Pre-Cana: Contraception

I have been Catholic long enough to realize there are just some things the Church and I will never see eye to eye on. Women’s role in the Church/the family/pretty much anything, homosexuality and contraception are at the top of the list. I sometimes like to visualize the Catholic Church as a very old, slightly senile distant relative who goes on and on about how things were back in his day and who sometimes makes inappropriate comments about “broads” and “Orientals” getting too uppity. He means well, but we can agree to disagree, and I try to let some things slide because of his age.

Apparently, this method does not fly with our pre-cana instructors. The last three lessons have strongly focused on why using contraception is a sin against God and why we must not follow our own consciences on the matter because they are only properly informed when dictated by the teachings of the Church.

You can follow along with two of the articles we had to read: “Humanae Vitae and Conscience” and “Contraception: Why Not” (not “Contraception: Why Not?” as Jules thought it was), both written by Professor Janet Smith, whose condescending writing style and lack of factual evidence make me want to go against my “WWJD” policy.

Why Not?

The article cover page (I can’t make this up) is the only thing that got me through these lessons. 

The gist of the first article is how ridiculous it is that Catholics think they are smarter than the Church and how no one can opt out of the Church’s teachings on contraception. The second is a rambling account of how the Pill destroys morality, increases unwanted pregnancies, abortions and divorces and is generally responsible for all evil in the world.

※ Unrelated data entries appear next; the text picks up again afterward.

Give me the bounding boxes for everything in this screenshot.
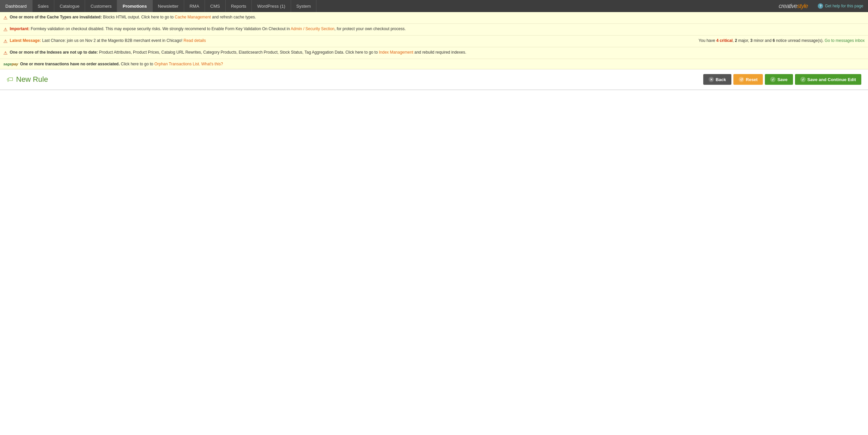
notice-count: 6: [773, 38, 775, 43]
link-orphan-transactions[interactable]: Orphan Transactions List.: [154, 62, 200, 66]
save-continue-button-icon: ✓: [800, 77, 806, 82]
message-sagepay: sagepay One or more transactions have no…: [0, 59, 868, 69]
main-content: [0, 90, 868, 258]
brand-text-creative: creative: [779, 3, 797, 10]
save-continue-button-label: Save and Continue Edit: [807, 77, 856, 82]
nav-wordpress[interactable]: WordPress (1): [252, 0, 291, 12]
message-indexes-text: One or more of the Indexes are not up to…: [10, 49, 865, 55]
back-button[interactable]: ✕ Back: [703, 74, 732, 85]
save-button-label: Save: [777, 77, 787, 82]
link-read-details[interactable]: Read details: [184, 38, 206, 43]
page-title-icon: 🏷: [7, 76, 13, 83]
link-messages-inbox[interactable]: Go to messages inbox: [825, 38, 865, 43]
error-icon-indexes: ⚠: [3, 50, 8, 57]
sagepay-logo-pay: pay: [12, 62, 18, 66]
help-icon: ?: [818, 3, 823, 9]
nav-promotions[interactable]: Promotions: [117, 0, 152, 12]
reset-button-label: Reset: [746, 77, 757, 82]
message-cache: ⚠ One or more of the Cache Types are inv…: [0, 12, 868, 24]
error-icon-cache: ⚠: [3, 14, 8, 22]
nav-newsletter[interactable]: Newsletter: [153, 0, 184, 12]
back-button-icon: ✕: [709, 77, 714, 82]
brand-text-style: style: [797, 3, 808, 10]
nav-system[interactable]: System: [291, 0, 316, 12]
link-cache-management[interactable]: Cache Management: [175, 15, 211, 20]
back-button-label: Back: [716, 77, 726, 82]
message-sagepay-text: One or more transactions have no order a…: [20, 61, 865, 67]
message-cache-text: One or more of the Cache Types are inval…: [10, 14, 865, 20]
save-button-icon: ✓: [770, 77, 776, 82]
message-formkey-text: Important: Formkey validation on checkou…: [10, 26, 865, 32]
message-indexes: ⚠ One or more of the Indexes are not up …: [0, 47, 868, 59]
nav-items: Dashboard Sales Catalogue Customers Prom…: [0, 0, 773, 12]
sagepay-icon: sagepay: [3, 61, 18, 67]
reset-button-icon: ↺: [739, 77, 744, 82]
nav-brand: creativestyle: [773, 0, 813, 12]
message-latest: ⚠ Latest Message: Last Chance: join us o…: [0, 35, 868, 47]
nav-catalogue[interactable]: Catalogue: [54, 0, 85, 12]
nav-sales[interactable]: Sales: [32, 0, 55, 12]
error-icon-latest: ⚠: [3, 38, 8, 45]
page-header: 🏷 New Rule ✕ Back ↺ Reset ✓ Save ✓ Save …: [0, 69, 868, 90]
content-wrapper: 🏷 New Rule ✕ Back ↺ Reset ✓ Save ✓ Save …: [0, 69, 868, 435]
nav-cms[interactable]: CMS: [205, 0, 226, 12]
page-actions: ✕ Back ↺ Reset ✓ Save ✓ Save and Continu…: [703, 74, 861, 85]
nav-reports[interactable]: Reports: [226, 0, 252, 12]
link-index-management[interactable]: Index Management: [379, 50, 413, 55]
sagepay-logo-sage: sage: [3, 62, 12, 66]
messages-area: ⚠ One or more of the Cache Types are inv…: [0, 12, 868, 69]
message-formkey: ⚠ Important: Formkey validation on check…: [0, 24, 868, 35]
critical-count: 4 critical: [716, 38, 733, 43]
reset-button[interactable]: ↺ Reset: [733, 74, 763, 85]
minor-count: 3: [750, 38, 752, 43]
page-title: New Rule: [16, 75, 48, 84]
help-text: Get help for this page: [825, 4, 863, 8]
save-button[interactable]: ✓ Save: [765, 74, 793, 85]
link-whats-this[interactable]: What's this?: [201, 62, 223, 66]
nav-customers[interactable]: Customers: [85, 0, 117, 12]
nav-help[interactable]: ? Get help for this page: [813, 0, 868, 12]
error-icon-formkey: ⚠: [3, 26, 8, 33]
top-navigation: Dashboard Sales Catalogue Customers Prom…: [0, 0, 868, 12]
message-latest-text: Latest Message: Last Chance: join us on …: [10, 37, 692, 44]
save-continue-button[interactable]: ✓ Save and Continue Edit: [795, 74, 861, 85]
nav-dashboard[interactable]: Dashboard: [0, 0, 32, 12]
message-inbox-notice: You have 4 critical, 2 major, 3 minor an…: [692, 37, 865, 44]
page-title-area: 🏷 New Rule: [7, 75, 48, 84]
nav-rma[interactable]: RMA: [184, 0, 205, 12]
major-count: 2: [735, 38, 737, 43]
link-admin-security[interactable]: Admin / Security Section: [291, 27, 335, 31]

Sorry, guys. I’m not gonna play. I do not accept that it is wrong to plan when you are ready and willing to have children. If you choose to do that with Natural Family Planning (NFP), more power to you. If you choose to use some form of contraception, great. Having kids is a major life change, not to mention a pretty significant financial commitment, so I am all for people being responsible and not procreating until they’re good and ready.

What makes me most angry about these “lessons” on contraception is that they aren’t intended to spark debate or discussion. They are simply a lecture on why Church doctrine will always outweigh our personal beliefs. Case closed. There were very few essay questions or opportunities to ask questions or express an opinion, just a series of leading multiple choice questions. I started answering them the way I wanted to, then deleting some of my responses and writing slightly more diplomatic answers.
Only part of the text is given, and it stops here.